One such identifier, he said, is the target's telephone number. "And
what you're looking for is a communication going to that telephone
number. So in comes a dialed number that's a different dialed number”
[the filter] ignores it, goes away until it hits on one. . . . All we're doing is
we're comparing the communications that are out there against a target
list, and if they don't hit, nothing ever happens to the ones that get
rejected. You don't see them, they don't get stored. . . . The stuff that
does hit goes to an analyst”maybe they're back here [NSA headquarters]
someplace”to look at it. ... Reality of life is that you're talking about a
small percentage of everything out there that even gets vacuumed. ... So
what I'm saying is that there's a first cut.
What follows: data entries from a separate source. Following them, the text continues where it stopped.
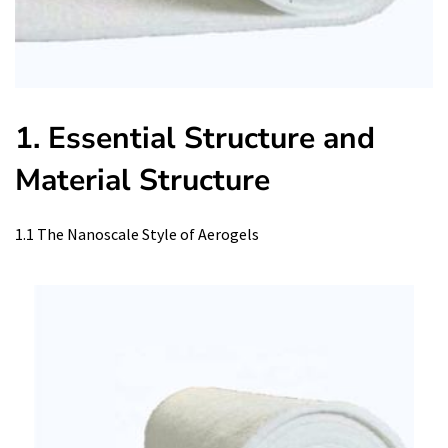
1. Essential Structure and
Material Structure
1.1 The Nanoscale Style of Aerogels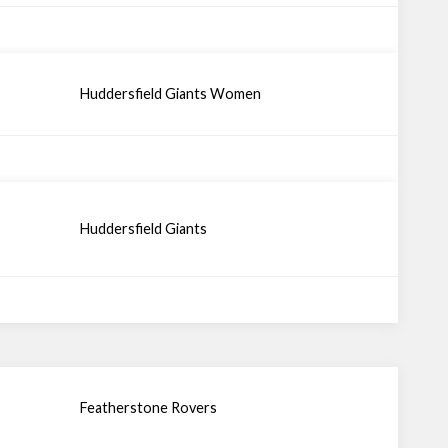
Huddersfield Giants Women
Huddersfield Giants
Featherstone Rovers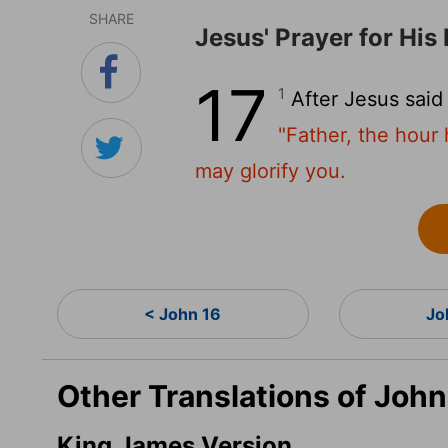
SHARE
Jesus' Prayer for His 
17
1
After Jesus said
"Father, the hour
may glorify you.
< John 16
Jo
Other Translations of John
King James Version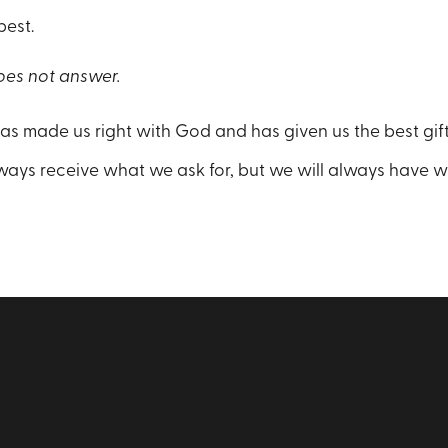
 best.
es not answer.
has made us right with God and has given us the best gift,
ays receive what we ask for, but we will always have 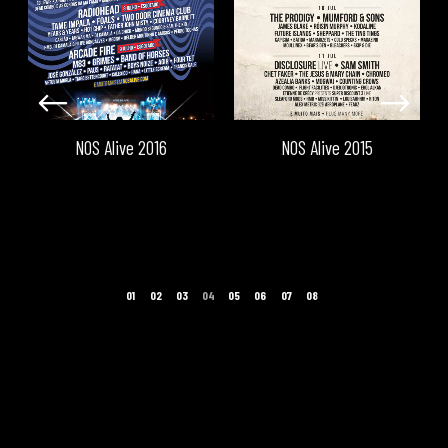
NOS Alive 2016
NOS Alive 2015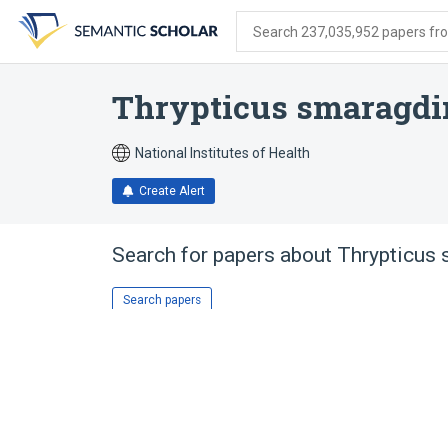
Skip
Skip
Skip
to
to
to
Search 237,035,952 papers from
search
main
account
form
content
menu
Thrypticus smaragdi
National Institutes of Health
Create Alert
Search for papers about
Thrypticus
Search papers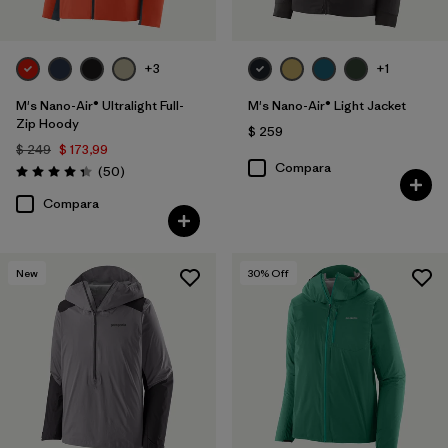
+3
+1
M's Nano-Air® Ultralight Full-
M's Nano-Air® Light Jacket
Zip Hoody
$ 259
$ 249
$ 173,99
Compara
Comentarios
(50
)
Valoración: 4.3 / 5
Compara
New
30
% Off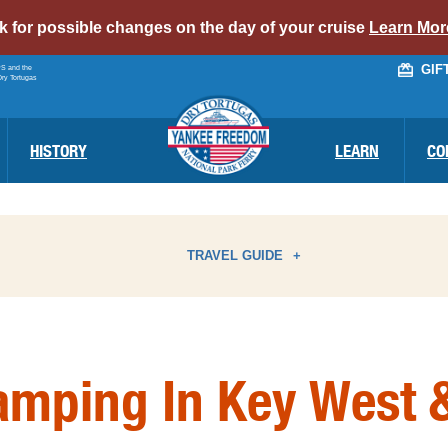
alert
ck for possible changes on the day of your cruise
Learn Mor
bar
GIF
PS and the
link
Dry Tortugas
HISTORY
LEARN
CO
TRAVEL GUIDE
ATTRACTIONS
I
amping In Key West &
BIRD WATCHING
N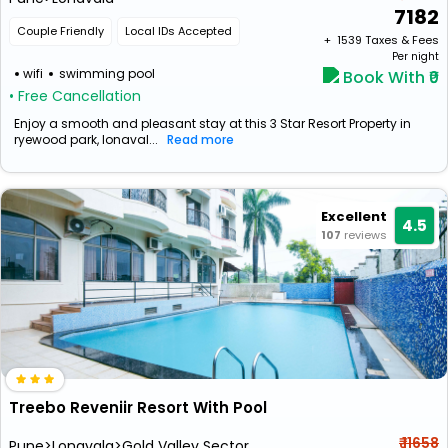
7182
Couple Friendly
Local IDs Accepted
+ ₹
1539
Taxes & Fees
Per night
wifi
swimming pool
Book With ₹0
• Free Cancellation
Enjoy a smooth and pleasant stay at this 3 Star Resort Property in
ryewood park, lonaval...
Read more
Excellent
4.5
107
reviews
Treebo Reveniir Resort With Pool
₹ 11658
Pune>Lonavala>Gold Valley Sector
You've got to decide where
you're going to vacuum."
Given this burgeoning increase in worldwide telecommunications now
confronting NSA, concern has been growing in Congress. Some believe
that NSA, through years of mismanagement, is depending far too heavily
on the old, reliable systems while failing to prepare for the tidal wave of
new technologies now beginning to crash down on the agency. Barbara
McNamara candidly agrees. "So far," she said, "the National Security
Agency is lagging behind."
High on NSA's worry list is the shift from microwave and satellite
communications”whose signals NSA was adept at capturing with its
eavesdropping satellites and ground-based stations”to buried fiber optic
cables. "Technology has now become a two-edged sword," said Hayden.
"On the dark days it has become the enemy."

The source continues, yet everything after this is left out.